The required output is the lines below from the line containing "Share knowledge with your customers and" to the line containing "The Laser Interferometer", inclusive, retyped exactly. No other lines belong in it.
─── Supplied data ───
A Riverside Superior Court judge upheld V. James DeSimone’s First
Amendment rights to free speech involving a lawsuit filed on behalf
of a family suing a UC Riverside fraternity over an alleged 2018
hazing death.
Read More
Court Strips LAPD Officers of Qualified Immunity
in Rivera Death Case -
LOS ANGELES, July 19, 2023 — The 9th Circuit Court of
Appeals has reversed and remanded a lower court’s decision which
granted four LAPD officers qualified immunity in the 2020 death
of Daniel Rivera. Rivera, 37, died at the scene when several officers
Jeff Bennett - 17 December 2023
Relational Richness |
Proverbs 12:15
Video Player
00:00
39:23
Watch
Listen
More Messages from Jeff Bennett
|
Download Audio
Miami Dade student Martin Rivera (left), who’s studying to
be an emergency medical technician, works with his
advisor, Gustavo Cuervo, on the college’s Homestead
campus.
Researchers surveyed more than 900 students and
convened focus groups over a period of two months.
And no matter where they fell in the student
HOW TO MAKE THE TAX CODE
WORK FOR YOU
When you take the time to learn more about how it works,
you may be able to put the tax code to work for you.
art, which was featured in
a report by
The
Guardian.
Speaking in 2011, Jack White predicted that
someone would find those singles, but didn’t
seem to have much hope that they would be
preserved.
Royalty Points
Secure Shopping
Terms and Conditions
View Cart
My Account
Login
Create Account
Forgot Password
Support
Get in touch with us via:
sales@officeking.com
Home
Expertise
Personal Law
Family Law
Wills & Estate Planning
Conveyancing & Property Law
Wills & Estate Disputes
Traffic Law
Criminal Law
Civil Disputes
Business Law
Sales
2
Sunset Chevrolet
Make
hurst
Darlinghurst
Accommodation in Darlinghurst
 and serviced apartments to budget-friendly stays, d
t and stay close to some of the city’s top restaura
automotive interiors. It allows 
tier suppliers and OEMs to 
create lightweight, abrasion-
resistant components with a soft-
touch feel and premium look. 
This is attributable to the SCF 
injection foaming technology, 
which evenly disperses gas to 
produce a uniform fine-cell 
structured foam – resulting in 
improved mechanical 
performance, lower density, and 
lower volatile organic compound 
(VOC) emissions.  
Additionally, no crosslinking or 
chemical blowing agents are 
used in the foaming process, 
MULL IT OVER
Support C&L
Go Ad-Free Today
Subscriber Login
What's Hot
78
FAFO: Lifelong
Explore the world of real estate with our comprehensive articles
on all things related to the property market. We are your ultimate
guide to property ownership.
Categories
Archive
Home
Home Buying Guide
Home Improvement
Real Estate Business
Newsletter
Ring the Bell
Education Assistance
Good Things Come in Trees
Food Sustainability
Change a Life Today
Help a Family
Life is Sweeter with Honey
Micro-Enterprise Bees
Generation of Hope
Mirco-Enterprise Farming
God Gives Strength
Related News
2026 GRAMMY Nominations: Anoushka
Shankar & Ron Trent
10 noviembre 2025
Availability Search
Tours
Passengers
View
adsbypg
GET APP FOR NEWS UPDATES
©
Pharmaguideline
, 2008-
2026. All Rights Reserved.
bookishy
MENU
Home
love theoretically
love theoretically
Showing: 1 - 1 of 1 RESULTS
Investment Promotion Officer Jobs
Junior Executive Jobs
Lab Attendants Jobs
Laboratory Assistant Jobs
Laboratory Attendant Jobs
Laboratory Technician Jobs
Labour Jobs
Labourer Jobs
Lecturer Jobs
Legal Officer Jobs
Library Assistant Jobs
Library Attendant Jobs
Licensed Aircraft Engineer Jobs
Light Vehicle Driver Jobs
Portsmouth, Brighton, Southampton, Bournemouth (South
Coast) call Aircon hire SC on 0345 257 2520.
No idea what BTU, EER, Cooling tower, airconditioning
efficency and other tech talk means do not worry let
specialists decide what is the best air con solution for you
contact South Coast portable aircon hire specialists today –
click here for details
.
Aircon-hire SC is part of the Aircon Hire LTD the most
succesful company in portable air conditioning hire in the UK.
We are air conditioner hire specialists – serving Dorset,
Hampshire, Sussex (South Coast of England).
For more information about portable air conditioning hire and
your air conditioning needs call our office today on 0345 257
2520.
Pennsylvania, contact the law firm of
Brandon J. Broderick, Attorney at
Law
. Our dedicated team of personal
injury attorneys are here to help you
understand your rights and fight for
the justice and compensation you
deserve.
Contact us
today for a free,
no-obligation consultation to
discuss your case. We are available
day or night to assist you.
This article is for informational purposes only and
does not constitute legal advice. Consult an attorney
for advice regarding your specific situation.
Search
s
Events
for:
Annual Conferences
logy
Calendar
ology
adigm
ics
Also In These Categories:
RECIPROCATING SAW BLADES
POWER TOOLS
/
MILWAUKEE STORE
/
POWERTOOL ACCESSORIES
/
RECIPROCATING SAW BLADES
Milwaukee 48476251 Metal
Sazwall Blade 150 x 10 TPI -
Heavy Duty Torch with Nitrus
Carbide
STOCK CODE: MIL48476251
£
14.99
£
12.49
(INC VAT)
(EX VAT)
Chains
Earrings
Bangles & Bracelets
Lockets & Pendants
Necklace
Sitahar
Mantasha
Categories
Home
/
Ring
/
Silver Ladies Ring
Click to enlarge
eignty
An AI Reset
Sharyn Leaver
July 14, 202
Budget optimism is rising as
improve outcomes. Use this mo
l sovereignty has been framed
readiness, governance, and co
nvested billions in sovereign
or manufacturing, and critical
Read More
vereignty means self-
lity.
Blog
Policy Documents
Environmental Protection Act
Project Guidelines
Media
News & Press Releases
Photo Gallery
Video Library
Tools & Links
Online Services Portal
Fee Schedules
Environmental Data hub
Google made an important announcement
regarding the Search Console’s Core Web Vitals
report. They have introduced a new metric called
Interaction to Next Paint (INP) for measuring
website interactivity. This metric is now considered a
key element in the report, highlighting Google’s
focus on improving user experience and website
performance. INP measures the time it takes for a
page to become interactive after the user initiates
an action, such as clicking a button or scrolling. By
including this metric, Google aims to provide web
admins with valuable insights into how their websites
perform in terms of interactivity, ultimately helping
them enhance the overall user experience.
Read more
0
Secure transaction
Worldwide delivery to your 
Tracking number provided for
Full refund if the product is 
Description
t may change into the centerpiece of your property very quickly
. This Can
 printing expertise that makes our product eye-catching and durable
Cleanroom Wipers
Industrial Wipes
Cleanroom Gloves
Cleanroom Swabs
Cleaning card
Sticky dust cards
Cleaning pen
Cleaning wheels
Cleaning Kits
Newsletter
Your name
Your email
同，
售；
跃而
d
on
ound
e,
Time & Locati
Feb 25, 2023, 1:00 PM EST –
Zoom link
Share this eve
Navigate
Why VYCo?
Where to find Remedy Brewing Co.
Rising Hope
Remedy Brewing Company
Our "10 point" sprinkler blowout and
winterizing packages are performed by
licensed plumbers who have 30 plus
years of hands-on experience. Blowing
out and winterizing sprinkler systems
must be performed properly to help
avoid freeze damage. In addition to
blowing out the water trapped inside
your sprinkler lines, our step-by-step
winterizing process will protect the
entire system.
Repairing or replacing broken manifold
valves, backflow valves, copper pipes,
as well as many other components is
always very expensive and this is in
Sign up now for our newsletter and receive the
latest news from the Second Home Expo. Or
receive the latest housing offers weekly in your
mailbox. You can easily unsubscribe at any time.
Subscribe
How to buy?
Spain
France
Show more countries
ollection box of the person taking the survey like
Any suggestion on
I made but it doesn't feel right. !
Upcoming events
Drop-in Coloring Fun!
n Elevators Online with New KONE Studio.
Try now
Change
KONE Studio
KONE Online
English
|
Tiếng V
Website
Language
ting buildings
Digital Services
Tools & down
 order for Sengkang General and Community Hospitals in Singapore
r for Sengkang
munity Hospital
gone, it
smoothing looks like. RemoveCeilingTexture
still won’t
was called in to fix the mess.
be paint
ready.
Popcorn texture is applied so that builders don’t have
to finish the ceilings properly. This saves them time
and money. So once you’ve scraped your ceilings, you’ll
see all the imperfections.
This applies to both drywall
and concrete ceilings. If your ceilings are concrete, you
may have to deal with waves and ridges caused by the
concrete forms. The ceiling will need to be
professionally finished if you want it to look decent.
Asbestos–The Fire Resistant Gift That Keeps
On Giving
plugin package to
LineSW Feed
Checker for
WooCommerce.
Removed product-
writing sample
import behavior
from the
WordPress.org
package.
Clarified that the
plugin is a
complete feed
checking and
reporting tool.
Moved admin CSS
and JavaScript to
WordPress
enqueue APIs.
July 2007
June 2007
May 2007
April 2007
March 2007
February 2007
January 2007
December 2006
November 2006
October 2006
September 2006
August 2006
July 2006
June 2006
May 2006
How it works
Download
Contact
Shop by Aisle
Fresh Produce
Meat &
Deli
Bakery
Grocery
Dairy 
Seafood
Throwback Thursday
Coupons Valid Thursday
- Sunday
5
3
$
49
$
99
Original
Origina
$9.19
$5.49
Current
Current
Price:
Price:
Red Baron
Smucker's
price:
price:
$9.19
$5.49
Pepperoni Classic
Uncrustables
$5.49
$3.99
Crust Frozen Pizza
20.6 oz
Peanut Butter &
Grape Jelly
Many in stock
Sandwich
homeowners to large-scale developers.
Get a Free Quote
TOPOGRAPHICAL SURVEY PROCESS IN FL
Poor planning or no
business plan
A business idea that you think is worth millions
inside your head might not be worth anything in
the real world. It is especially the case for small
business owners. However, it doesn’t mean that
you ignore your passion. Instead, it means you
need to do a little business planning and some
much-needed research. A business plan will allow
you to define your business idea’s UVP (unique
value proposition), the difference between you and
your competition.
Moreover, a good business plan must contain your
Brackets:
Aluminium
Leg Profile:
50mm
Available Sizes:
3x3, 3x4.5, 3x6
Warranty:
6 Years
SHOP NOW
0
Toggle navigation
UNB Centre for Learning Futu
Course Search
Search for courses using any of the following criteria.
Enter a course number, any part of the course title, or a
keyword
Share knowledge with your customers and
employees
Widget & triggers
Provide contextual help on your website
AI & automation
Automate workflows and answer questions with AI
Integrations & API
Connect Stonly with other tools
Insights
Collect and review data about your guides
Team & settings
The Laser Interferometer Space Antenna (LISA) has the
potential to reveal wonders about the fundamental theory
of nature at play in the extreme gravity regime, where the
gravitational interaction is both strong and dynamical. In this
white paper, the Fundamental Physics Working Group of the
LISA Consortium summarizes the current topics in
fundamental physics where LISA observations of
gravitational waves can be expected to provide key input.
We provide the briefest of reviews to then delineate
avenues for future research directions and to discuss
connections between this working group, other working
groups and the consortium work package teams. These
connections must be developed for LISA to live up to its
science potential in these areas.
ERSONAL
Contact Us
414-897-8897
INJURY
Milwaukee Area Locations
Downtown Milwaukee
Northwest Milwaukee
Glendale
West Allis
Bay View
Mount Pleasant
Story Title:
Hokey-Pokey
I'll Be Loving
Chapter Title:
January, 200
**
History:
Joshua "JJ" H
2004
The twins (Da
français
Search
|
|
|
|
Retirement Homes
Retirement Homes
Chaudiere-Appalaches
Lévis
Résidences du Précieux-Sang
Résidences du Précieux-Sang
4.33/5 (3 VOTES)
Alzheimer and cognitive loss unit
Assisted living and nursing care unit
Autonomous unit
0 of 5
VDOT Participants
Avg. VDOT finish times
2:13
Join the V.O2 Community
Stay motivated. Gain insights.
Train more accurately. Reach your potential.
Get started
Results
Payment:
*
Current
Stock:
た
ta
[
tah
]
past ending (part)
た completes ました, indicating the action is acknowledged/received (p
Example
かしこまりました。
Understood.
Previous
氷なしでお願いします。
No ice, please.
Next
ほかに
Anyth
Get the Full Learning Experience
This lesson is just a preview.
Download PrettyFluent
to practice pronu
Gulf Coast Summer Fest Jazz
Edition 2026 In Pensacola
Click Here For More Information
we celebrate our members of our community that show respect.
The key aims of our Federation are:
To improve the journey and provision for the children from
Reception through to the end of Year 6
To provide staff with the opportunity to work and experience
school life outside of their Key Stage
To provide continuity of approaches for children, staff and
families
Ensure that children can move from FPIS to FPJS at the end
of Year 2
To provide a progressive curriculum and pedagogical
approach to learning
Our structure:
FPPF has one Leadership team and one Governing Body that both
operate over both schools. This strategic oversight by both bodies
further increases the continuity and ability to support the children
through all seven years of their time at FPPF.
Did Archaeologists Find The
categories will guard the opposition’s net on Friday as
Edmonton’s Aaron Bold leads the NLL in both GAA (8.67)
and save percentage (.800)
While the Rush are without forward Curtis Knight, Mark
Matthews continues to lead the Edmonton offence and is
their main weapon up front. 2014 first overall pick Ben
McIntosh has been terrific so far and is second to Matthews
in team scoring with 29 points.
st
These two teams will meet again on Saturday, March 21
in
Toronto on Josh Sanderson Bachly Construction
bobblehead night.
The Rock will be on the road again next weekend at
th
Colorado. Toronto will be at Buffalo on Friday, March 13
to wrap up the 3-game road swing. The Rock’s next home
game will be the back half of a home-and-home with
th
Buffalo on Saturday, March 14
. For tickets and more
───
*Expected answer*
Share knowledge with your customers and
employees
Widget & triggers
Provide contextual help on your website
AI & automation
Automate workflows and answer questions with AI
Integrations & API
Connect Stonly with other tools
Insights
Collect and review data about your guides
Team & settings
The Laser Interferometer Space Antenna (LISA) has the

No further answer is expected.